What to do: Your doctor will take a careful history and, depending on the timing of the bleeding and other symptoms, probably order an ultrasound or biopsy.

Skin Changes
Oh I know this one. =) Changes in moles are the most common thing to look for spotting skin cancer right? Don't forget the changes in skin pigmentation!

What to do: See a doctor about the changes in several weeks. Observe the changes.

Difficulty Swallowing
"It could be a sign of a GI cancer, such as in the esophagus,
says Leonard Lichtenfeld, MD, deputy chief medical officer at the American Cancer Society.

What to do: Take a history and order tests such as a chest X-ray or exams of the GI tract.

Blood in the Wrong Place
If you notice blood in your urine or your stool or even the toilet bowl, don’t assume it's from a hemorrhoid or menses. It could be colon cancer, bladder or kidney cancer.

Coughing up blood should be evaluated, too. (Gee I'd say it's a must!)

"One occasion of blood in the wrong place
may not point to anything," Mishori says..

..but if it happens more than once, go see your doctor.

What to do: Expect your doctor to ask questions and perhaps order testing such as a colonoscopy, an exam of the colon to look for cancer.

Gnawing Abdominal Pain and Depression
Some researchers have found a link between depression and pancreatic cancer, but it's a poorly understood connection. I'd go to a doctor if I have it all of a sudden.

Indigestion, even in pregnant women! It could be an early clue to cancer of the esophagus, stomach, or throat.

What to do: Expect your doctor to take a careful history and ask questions about the indigestion before deciding which tests to order, if any.

Mouth Changes **Smoker alert!
Smokers should be especially alert for any white patches inside the mouth or white spots on the tongue (double eeeww!).

Possibility: a precancerous condition called leukoplakia that can progress to oral cancer.

What to do: Ask your dentist or doctor to take a look and decide what should be done next.

Pain that persists and is unexplained needs to be checked out.
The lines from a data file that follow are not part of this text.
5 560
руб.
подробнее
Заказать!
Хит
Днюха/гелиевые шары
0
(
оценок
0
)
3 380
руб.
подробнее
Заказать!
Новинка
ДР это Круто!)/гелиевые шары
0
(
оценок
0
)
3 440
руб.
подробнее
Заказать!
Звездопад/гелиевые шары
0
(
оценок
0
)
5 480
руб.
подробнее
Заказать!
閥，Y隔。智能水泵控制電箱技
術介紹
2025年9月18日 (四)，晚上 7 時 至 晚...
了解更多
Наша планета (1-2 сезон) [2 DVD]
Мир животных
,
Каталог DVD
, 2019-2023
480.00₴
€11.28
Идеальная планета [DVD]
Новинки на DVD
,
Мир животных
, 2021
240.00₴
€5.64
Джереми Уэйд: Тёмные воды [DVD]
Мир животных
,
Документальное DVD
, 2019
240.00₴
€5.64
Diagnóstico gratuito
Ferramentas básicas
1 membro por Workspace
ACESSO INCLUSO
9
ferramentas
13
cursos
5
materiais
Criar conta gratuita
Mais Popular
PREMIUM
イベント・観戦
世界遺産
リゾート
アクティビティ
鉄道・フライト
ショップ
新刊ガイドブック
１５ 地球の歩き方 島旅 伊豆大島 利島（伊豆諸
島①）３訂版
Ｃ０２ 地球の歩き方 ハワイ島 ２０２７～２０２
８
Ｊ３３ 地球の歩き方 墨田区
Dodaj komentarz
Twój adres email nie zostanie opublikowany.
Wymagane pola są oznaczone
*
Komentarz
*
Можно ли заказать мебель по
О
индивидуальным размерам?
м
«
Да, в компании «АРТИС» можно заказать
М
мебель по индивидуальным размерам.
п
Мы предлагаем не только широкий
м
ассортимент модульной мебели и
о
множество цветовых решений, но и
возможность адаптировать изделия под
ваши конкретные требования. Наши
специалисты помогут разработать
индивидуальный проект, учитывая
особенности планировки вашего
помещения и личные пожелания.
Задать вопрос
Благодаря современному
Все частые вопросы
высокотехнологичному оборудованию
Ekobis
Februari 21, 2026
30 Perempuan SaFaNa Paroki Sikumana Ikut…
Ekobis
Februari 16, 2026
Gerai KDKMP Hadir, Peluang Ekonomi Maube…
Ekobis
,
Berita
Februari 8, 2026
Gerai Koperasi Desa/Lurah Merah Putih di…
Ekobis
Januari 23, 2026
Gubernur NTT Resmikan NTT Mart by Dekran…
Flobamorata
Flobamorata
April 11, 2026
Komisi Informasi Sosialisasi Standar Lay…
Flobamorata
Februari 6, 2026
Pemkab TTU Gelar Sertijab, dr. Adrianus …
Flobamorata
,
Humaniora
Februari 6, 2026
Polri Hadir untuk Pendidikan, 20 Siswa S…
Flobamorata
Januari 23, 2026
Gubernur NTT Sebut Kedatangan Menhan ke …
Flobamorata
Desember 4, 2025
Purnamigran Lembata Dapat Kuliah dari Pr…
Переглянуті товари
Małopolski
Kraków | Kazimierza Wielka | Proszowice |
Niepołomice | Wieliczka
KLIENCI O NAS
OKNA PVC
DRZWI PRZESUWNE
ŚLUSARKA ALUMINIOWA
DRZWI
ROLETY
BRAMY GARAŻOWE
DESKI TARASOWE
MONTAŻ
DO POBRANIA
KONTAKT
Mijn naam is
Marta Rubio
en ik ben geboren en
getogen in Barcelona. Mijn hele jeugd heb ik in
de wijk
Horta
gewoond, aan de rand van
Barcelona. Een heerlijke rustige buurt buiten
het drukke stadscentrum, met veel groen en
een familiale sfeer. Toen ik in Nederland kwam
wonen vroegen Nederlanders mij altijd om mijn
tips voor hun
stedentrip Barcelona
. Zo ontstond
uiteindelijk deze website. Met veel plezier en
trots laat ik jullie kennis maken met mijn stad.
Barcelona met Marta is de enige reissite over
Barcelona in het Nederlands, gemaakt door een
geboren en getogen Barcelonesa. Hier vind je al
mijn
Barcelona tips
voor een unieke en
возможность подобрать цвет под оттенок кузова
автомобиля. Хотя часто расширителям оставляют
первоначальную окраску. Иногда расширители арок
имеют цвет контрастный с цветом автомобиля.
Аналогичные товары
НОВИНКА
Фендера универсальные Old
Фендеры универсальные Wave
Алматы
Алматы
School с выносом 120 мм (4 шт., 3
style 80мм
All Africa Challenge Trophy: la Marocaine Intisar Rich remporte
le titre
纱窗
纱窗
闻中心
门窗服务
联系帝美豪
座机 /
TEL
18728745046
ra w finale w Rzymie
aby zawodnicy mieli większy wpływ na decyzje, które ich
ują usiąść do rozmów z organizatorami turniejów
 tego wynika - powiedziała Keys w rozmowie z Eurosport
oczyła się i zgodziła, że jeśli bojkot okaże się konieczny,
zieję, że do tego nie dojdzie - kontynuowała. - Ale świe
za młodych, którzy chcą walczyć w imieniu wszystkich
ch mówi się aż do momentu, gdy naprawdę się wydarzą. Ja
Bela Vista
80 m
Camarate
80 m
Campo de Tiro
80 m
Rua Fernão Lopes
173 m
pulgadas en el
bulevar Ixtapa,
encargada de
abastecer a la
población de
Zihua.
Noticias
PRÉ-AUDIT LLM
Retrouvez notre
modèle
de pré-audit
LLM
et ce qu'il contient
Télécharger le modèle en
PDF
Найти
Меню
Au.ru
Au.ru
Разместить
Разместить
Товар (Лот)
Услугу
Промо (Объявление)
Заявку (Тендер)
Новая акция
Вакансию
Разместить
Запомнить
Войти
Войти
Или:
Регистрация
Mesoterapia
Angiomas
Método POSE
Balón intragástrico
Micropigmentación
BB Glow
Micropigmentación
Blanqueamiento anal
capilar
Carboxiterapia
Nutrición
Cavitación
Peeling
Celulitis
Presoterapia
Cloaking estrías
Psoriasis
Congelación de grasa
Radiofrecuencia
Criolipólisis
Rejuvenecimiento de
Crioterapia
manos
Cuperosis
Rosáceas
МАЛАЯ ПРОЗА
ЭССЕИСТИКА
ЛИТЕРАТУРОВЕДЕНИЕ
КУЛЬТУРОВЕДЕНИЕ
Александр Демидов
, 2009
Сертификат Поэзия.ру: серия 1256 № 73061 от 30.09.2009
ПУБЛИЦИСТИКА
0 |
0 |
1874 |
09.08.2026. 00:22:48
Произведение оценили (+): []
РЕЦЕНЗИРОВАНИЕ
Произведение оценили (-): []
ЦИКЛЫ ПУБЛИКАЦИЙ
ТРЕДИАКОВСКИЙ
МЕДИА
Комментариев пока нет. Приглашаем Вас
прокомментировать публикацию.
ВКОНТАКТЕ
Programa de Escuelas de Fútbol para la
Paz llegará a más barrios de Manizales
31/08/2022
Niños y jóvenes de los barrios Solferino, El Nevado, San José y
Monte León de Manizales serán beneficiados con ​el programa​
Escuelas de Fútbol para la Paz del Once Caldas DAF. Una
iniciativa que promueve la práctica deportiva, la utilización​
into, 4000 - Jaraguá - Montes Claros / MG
What to do: Expect your physician to take a careful history, and based on that information decide what further testing, if any, is needed.

Changes in the Lymph Nodes
If you notice a lump or swelling (gets bigger and bigger!) anywhere, prepare to worry!

What to do: Your doctor will examine you and figure out any associated issues (such as infection) that could explain the lymph node enlargement. If there are none, your doctor will typically order a biopsy.

Unexplainable fever
Fevers more often occur after cancer has spread from its original site, but it can also point to early blood cancers such as leukemia or lymphoma.

What to do: Expect your doctor to conduct a careful physical exam and take a medical history, and then order tests such as a chest X-ray, CT scan, MRI, or other tests, depending on the findings.

Fatigue could point to cancer as well as a host of other problems. It may also occur early in certain cancers, such as leukemia or with some colon or stomach cancers -American Cancer Society.

Persistent Cough **Smoker alert!
A very prolonged cough (more than three or four weeks).

What to do: You would expect your doctor to take a careful history, examine your throat, check out your lung functioning and perhaps order X-rays, especially if you are a smoker.